Chapter
Verse

Acts 20:23

ESV except that the Holy Spirit testifies to me in every city that imprisonment and afflictions await me.
NIV I only know that in every city the Holy Spirit warns me that prison and hardships are facing me.
NASB except that the Holy Spirit solemnly testifies to me in every city, saying that chains and afflictions await me.
CSB except that in every town the Holy Spirit warns me that chains and afflictions are waiting for me.
NLT except that the Holy Spirit tells me in city after city that jail and suffering lie ahead.
KJV Save that the Holy Ghost witnesseth in every city, saying that bonds and afflictions abide me.

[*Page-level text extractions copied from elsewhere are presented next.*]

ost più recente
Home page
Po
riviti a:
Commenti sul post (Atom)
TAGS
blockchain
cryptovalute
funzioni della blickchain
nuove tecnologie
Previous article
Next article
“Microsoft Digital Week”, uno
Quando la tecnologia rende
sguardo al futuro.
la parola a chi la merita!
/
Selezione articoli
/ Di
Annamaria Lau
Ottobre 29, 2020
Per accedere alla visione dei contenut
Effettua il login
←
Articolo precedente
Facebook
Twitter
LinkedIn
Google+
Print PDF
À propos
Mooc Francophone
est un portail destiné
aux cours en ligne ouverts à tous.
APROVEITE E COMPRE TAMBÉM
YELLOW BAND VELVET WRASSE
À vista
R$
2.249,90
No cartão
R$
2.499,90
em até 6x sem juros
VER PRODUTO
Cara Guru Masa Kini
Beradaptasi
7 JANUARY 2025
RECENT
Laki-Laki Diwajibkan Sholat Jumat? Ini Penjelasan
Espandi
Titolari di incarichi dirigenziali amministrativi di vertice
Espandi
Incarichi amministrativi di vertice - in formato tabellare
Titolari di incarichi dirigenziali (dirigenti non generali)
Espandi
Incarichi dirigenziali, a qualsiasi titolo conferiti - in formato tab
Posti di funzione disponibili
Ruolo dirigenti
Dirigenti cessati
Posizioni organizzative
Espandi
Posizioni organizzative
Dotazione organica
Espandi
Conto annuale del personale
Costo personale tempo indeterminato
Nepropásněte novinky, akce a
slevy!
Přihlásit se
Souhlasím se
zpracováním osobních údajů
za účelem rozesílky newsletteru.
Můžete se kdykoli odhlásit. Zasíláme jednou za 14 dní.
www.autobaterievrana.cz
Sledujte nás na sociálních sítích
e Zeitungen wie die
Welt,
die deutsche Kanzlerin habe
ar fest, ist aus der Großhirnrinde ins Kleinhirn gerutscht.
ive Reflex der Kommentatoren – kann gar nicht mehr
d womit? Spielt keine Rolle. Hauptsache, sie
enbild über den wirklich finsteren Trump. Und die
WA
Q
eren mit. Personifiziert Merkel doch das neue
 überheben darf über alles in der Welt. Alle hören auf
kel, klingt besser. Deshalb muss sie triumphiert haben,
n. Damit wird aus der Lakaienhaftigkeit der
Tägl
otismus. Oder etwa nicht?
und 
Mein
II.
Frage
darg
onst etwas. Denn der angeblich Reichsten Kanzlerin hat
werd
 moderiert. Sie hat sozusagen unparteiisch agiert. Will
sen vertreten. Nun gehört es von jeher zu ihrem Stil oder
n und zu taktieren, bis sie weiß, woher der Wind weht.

What does Acts 20:23 mean?

The Holy Spirit does not often give us specific, minutely detailed instructions. He gave us the Bible to train us in godly living (2 Timothy 3:16), but He doesn't usually mandate what car we drive, what job we take, or where we travel.

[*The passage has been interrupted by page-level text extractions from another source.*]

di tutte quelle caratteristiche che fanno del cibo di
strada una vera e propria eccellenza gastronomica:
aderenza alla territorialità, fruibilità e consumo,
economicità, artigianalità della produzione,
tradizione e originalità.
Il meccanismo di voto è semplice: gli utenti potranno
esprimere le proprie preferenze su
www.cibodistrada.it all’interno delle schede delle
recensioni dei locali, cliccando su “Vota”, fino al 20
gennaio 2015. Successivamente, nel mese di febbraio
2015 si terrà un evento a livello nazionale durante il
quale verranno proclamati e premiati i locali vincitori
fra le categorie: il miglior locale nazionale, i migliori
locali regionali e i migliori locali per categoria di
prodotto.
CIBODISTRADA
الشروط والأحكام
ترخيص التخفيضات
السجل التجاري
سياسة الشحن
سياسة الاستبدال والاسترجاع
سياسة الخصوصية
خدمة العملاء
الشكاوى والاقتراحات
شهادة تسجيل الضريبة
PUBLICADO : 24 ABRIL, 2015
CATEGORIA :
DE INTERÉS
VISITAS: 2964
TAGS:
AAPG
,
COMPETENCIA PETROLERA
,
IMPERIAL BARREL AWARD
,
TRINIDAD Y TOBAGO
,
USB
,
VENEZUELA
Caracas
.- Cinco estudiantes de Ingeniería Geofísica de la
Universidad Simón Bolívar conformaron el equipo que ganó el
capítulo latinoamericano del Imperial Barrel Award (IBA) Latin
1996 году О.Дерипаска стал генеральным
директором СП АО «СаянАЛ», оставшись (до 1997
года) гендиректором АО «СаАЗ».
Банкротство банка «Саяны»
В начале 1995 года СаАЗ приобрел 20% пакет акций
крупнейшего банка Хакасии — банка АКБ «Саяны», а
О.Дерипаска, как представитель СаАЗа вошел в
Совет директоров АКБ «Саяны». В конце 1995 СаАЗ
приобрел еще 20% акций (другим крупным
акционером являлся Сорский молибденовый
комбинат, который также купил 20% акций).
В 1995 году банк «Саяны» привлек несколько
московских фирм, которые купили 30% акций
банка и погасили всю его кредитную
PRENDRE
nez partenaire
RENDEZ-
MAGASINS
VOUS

On a couple of different occasions, however, He does tell Paul where to go. During Paul's second missionary journey, as he traveled west through modern-day Turkey, he planned to go to the province of Asia in the southwest, but the Holy Spirit forbade him. Next, he thought he would go north to Mysia and Bythinia. Instead, the Holy Spirit sent Paul a vision of a man inviting him across the Aegean Sea to Macedonia (Acts 16:6–10). It would be years before Paul would minister in Asia for any significant time.

When he did get to Asia, he settled in the city of Ephesus for three years (Acts 20:31). Afterward, he tours the churches he had planted along the Aegean Sea before sailing to Miletus and asking the elders of the Ephesian church to meet him. He tells them the Holy Spirit has again given him orders: to Jerusalem (Acts 20:22) where he will experience more of the sufferings God promised him when he came to faith in Jesus (Acts 9:16).

Paul does not always walk into danger. When he heard of a plot to kill him in Damascus, he escaped out of a window (Acts 9:23–25). He fled angry Jews from Thessalonica in both Thessalonica and Berea (Acts 17:10, 13–14). After he is arrested by the Romans in Jerusalem and the Jewish leaders commission an assassination, he will arrange his own prison transfer (Acts 23:12–22).

This time, however, the Holy Spirit isn't giving him a choice. He will be arrested and imprisoned for two years (Acts 24:27). He will be shipwrecked on his way to Rome where he will be imprisoned for another two years (Acts 27:39–44; 28:30–31). He goes willingly because his weakness gives opportunity for Jesus to display His strength so that others may have life (2 Corinthians 4:7–12).